2. In 1865, Scotsman Alexander Williamson, Secretary of the Washington club, asked Lincoln for “a recognition of the genius of Scotland’s bard, either by a toast, a sentiment, or in any other way you may deem proper”. Lincoln penned a hasty note that was dutifully read at the celebration. It read: “I cannot frame a toast to Burns. I can say nothing worthy of his generous heart and transcendent genius. Thinking of what he has said, I cannot say anything worth saying”.
3. The work of Burns has appeared in hundreds of films and television programmes, including ‘It’s a Wonderful Life’ (1946), ‘When Harry met Sally’ (1989) and the 2008 film version of ‘Sex in the City’.
4. US fashion designer Tommy Hilfiger is a descendant of famous Scottish poet Robert Burns but wasn’t told until he was older. Hilfiger said. “It was never discussed in our house, because it was said that Robert Burns was a womaniser and a boozer. The family were embarrassed he was related, so we weren’t told until we were in our teens or maybe twenties.”
5. When Burns body was exhumed in 1815 to be placed in a new mausoleum in Dumfries. a plaster cast of his skull was taken for study. His skull was measured and discovered to be bigger than the average man’s.
6. Michael Jackson was an avid admirer of Robert Burns and worked with American Producer David Gest to record a collection of show tunes inspired by Burns’ life and work.

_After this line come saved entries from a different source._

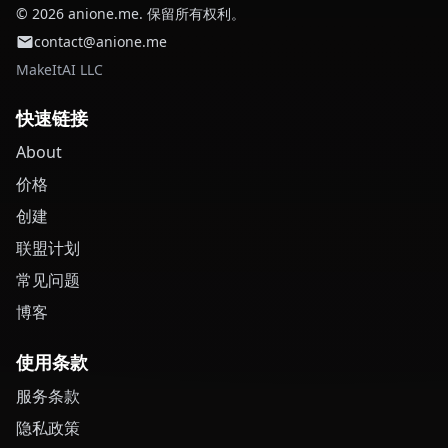
© 2026 anione.me. 保留所有权利。
contact@anione.me
MakeItAI LLC
快速链接
About
价格
创建
联盟计划
常见问题
博客
使用条款
服务条款
隐私政策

7. Gest explained to BBC Alba that he and Jackson were Burns fanatics. “I said to Michael, let’s do a play [based on] Burns’ life and he said he would help me with the music. Michael believed in the project so much,” Gest said. “We took about eight or 10 of Burns’ poems and put them to contemporary music, such as A Red Red Rose, Ae Fond Kiss and the story of Tam O’Shanter.”
The recordings have never been released.
8. Robert Burns’ beloved collie dog Luath, named after a dog in Ossian’s epic poem ‘Fingal’, was tragically killed on the eve of Burns’ father’s funeral. Burns later immortalised him in his epic social commentary, the Twa Dogs,
“The tither was a ploughman’s collie
A rhyming, ranting, raving billie,
Wha for his friend an’ comrade had him,
And in freak had Luath ca’d him,
After some dog in Highland Sang,
Was made lang syne, – Lord knows how lang”
9. Burns appeared for the third time in an issue of Postage Stamps. Winston Churchill managed two while Shakespeare and Charles Dickens had to settle for one each.
10. Robert Burns great, great, great grandson, Group Captain Goring was a Commander of the “Red Arrows’ while in the RAF. The chair occupied by Burns when visiting the Globe Inn span in Dumfries remains in position to this day. Hundreds – if not thousands – are photographed sitting there each.